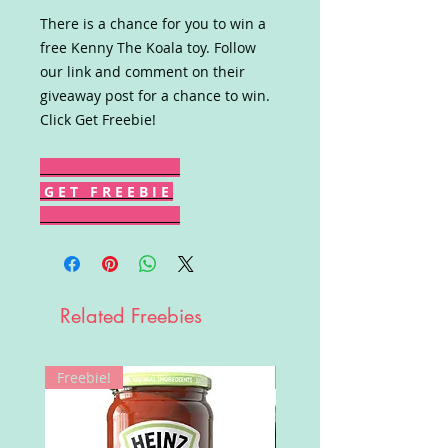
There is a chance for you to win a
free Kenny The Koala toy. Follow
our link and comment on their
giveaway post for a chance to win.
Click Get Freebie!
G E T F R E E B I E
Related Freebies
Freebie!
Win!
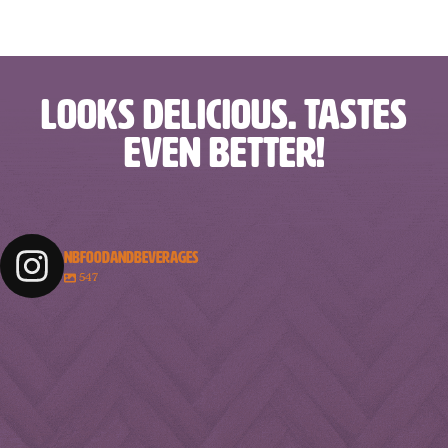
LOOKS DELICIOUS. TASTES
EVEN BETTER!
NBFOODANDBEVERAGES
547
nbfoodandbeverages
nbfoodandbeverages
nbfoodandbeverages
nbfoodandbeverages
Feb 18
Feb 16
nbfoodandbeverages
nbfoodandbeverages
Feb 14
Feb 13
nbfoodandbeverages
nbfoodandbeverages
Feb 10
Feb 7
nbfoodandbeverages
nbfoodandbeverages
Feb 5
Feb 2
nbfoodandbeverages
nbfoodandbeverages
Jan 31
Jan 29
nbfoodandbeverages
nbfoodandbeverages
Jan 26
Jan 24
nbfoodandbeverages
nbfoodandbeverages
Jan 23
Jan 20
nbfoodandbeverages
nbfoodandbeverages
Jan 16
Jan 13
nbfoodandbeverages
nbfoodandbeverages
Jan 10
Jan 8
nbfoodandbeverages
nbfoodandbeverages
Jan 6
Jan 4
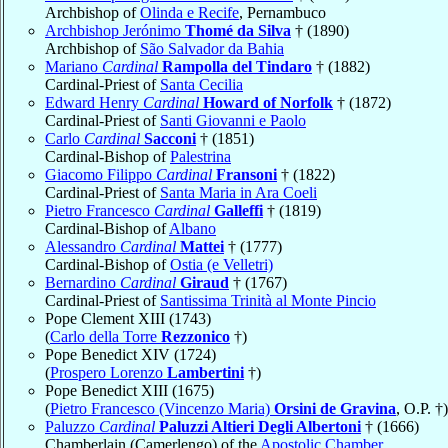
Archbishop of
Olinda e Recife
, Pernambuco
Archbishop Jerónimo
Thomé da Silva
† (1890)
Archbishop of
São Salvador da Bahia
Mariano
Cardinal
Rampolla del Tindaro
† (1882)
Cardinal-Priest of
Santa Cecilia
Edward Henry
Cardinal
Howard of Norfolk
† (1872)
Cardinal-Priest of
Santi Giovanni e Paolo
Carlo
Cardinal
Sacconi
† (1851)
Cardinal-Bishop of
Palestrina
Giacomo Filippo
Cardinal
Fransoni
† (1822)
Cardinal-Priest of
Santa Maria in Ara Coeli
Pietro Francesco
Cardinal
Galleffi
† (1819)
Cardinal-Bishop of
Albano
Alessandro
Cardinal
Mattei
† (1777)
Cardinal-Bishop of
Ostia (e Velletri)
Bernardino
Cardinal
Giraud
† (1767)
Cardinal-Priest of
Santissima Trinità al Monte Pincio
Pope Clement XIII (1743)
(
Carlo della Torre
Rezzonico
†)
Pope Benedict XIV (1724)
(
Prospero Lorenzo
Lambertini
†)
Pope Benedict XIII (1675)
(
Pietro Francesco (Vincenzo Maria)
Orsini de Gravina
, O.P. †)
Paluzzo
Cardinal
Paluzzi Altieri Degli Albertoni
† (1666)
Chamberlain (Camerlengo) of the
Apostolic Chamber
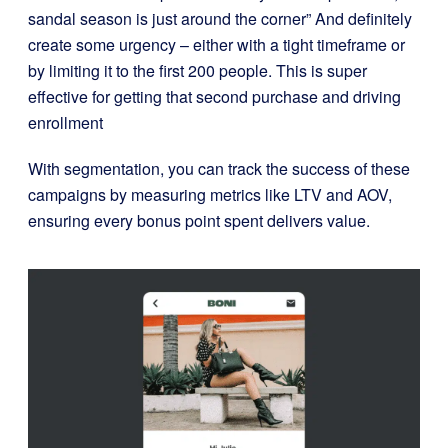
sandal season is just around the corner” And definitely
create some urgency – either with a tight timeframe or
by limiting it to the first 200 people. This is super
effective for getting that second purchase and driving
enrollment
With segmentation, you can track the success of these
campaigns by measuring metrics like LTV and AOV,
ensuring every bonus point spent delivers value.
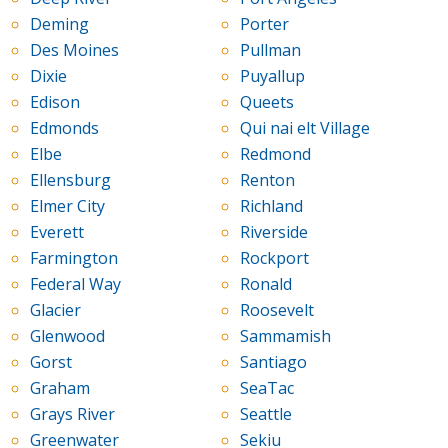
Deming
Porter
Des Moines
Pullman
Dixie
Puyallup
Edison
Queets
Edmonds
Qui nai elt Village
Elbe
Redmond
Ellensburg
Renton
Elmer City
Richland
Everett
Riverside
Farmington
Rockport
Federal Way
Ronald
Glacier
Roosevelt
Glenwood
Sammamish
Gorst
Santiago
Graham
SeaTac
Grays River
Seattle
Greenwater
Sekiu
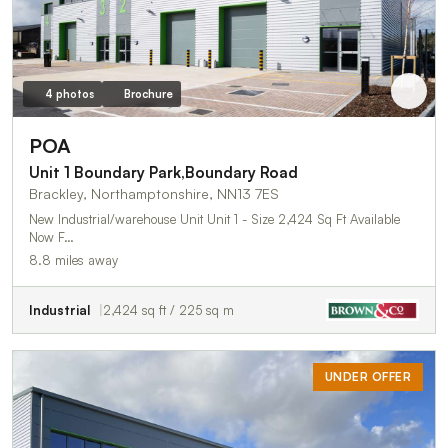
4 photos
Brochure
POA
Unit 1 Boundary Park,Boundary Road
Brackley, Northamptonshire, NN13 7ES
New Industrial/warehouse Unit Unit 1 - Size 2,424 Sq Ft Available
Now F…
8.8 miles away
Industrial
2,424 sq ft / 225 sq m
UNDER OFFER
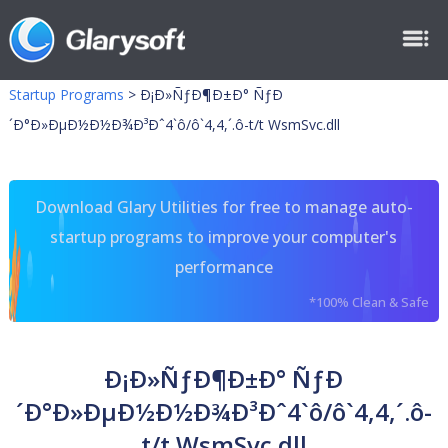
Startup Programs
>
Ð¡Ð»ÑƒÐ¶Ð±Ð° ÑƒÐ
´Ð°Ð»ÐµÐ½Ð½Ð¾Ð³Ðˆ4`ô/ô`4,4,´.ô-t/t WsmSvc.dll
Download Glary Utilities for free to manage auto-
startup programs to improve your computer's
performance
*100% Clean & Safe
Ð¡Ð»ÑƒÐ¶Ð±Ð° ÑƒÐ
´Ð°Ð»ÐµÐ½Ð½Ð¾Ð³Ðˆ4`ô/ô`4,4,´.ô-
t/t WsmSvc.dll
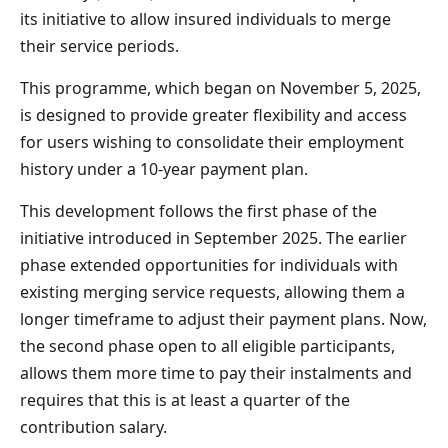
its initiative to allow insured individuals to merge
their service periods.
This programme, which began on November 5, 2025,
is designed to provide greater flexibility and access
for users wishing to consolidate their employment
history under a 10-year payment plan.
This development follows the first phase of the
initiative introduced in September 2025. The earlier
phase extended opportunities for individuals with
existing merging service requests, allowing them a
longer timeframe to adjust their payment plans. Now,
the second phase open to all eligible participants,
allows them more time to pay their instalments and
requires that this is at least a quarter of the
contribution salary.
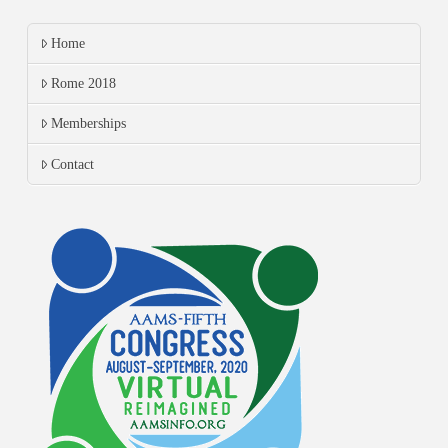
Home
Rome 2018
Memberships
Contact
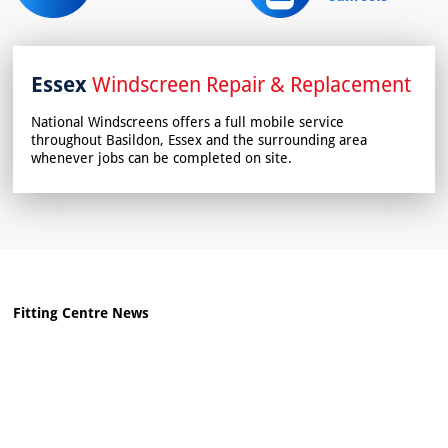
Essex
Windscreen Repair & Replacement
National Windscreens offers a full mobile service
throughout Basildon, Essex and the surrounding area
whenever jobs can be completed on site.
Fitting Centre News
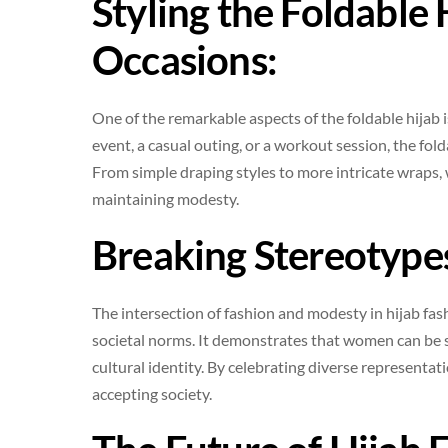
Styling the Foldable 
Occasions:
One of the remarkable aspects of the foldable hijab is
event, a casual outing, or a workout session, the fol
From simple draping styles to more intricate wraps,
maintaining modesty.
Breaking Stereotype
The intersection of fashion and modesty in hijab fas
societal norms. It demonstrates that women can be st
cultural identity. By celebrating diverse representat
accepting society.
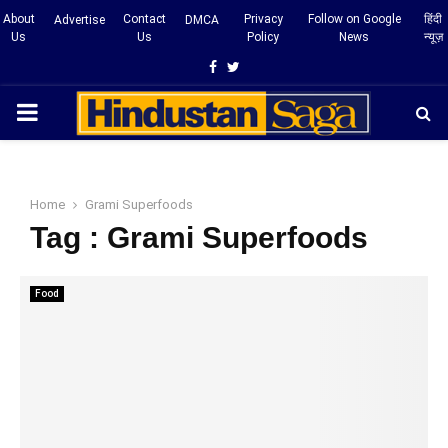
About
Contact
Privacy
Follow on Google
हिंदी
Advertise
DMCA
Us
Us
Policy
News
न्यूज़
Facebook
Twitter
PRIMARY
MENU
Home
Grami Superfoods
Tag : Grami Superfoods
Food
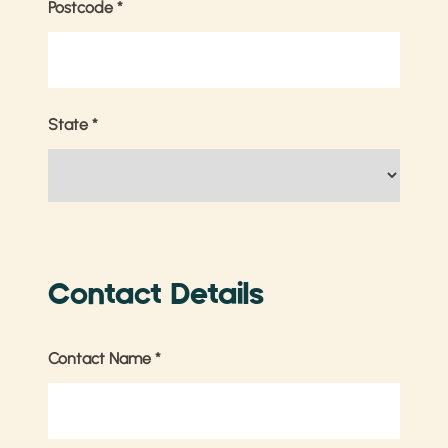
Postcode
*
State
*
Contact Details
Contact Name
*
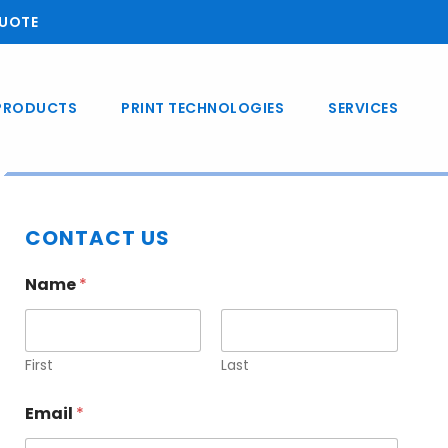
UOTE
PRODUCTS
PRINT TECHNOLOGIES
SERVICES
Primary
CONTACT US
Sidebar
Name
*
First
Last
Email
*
————
▸ WHAT TO PRODUCE
Each line of the records that holds the word "Francesco" should be copied out.

▸ WORKED SOLUTION
Pietro Francesco
Pietro Francesco (Vincenzo Maria)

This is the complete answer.